◆ Try it: Repeat the records in full and exactly, omitting pictures.

[Stored data entries]
++++
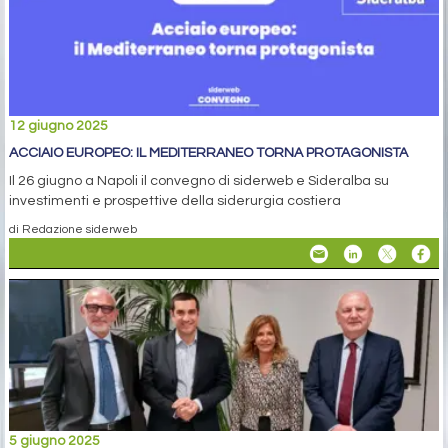
12 giugno 2025
ACCIAIO EUROPEO: IL MEDITERRANEO TORNA PROTAGONISTA
Il 26 giugno a Napoli il convegno di siderweb e Sideralba su
investimenti e prospettive della siderurgia costiera
di Redazione siderweb
5 giugno 2025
++++
◆ The answer:
12 giugno 2025
ACCIAIO EUROPEO: IL MEDITERRANEO TORNA PROTAGONISTA
Il 26 giugno a Napoli il convegno di siderweb e Sideralba su
investimenti e prospettive della siderurgia costiera
di Redazione siderweb
5 giugno 2025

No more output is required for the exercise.